Because of the way that JE organizes and manages its BTrees, all it needs is leaf nodes in order to recreate the rest of the BTree. Essentially, this is what normal recovery is doing – recreating any missing parts of the internal BTree from leaf node information stored in the log files.

Checkpoints

Recreating the BTree (that is, running normal recovery) can become expensive if over time all that is ever written to disk is BTree leaf nodes. So in order to limit the time required for normal recovery, JE runs checkpoints. Checkpoints write to your log files all the internal BTree nodes and structures modified as a part of transactional operations.
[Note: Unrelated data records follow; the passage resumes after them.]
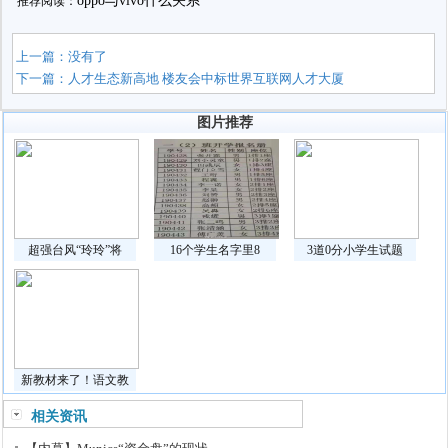
oppo与vivo什么关系
推荐阅读：
上一篇：没有了
下一篇：
人才生态新高地 楼友会中标世界互联网人才大厦
图片推荐
超强台风“玲玲”将
16个学生名字里8
3道0分小学生试题
新教材来了！语文教
相关资讯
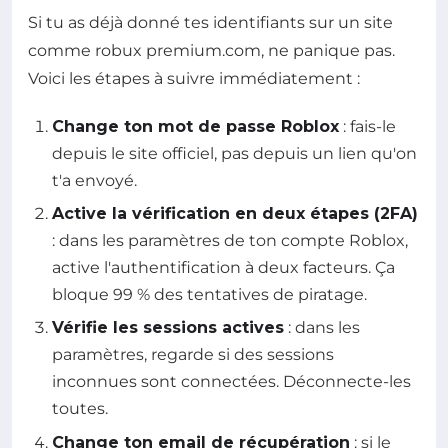
Si tu as déjà donné tes identifiants sur un site
comme robux premium.com, ne panique pas.
Voici les étapes à suivre immédiatement :
Change ton mot de passe Roblox
: fais-le
depuis le site officiel, pas depuis un lien qu'on
t'a envoyé.
Active la vérification en deux étapes (2FA)
: dans les paramètres de ton compte Roblox,
active l'authentification à deux facteurs. Ça
bloque 99 % des tentatives de piratage.
Vérifie les sessions actives
: dans les
paramètres, regarde si des sessions
inconnues sont connectées. Déconnecte-les
toutes.
Change ton email de récupération
: si le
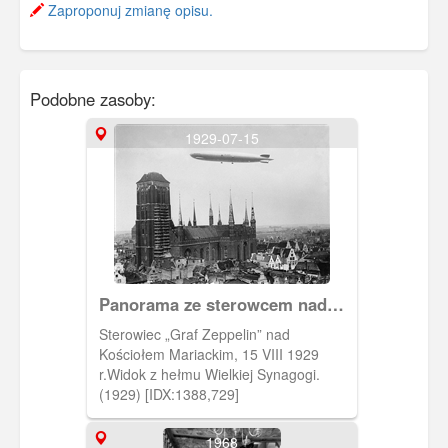
Zaproponuj zmianę opisu.
Podobne zasoby:
1929-07-15
Panorama ze sterowcem nad
Kościołem Mariackim
Sterowiec „Graf Zeppelin” nad
Kościołem Mariackim, 15 VIII 1929
r.Widok z hełmu Wielkiej Synagogi.
(1929) [IDX:1388,729]
1968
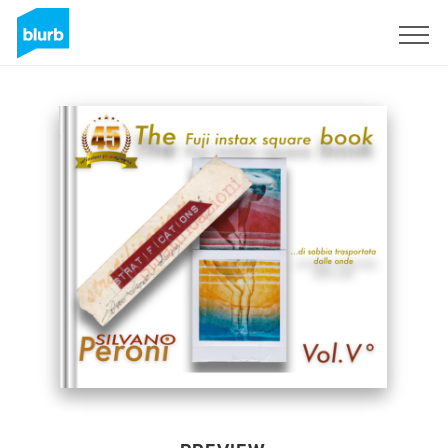
Sign Up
This means that your log files contain a complete BTree up to the moment in time when the checkpoint was run. This means that normal recovery only needs to recreate the portion of the BTree that has been modified since the time of the last checkpoint.

Checkpoints write more information to disk than do transaction commits, and so they are more expensive from a disk I/O perspective. Therefore, one of the performance tuning activities that you should perform is to determine how frequently to run checkpoints. You have to balance the cost of the checkpoints against the time it will take your application to restart due to the cost of running normal recovery.

Checkpoints are normally performed by the checkpointer background thread. See The Checkpointer Thread for information on managing this thread.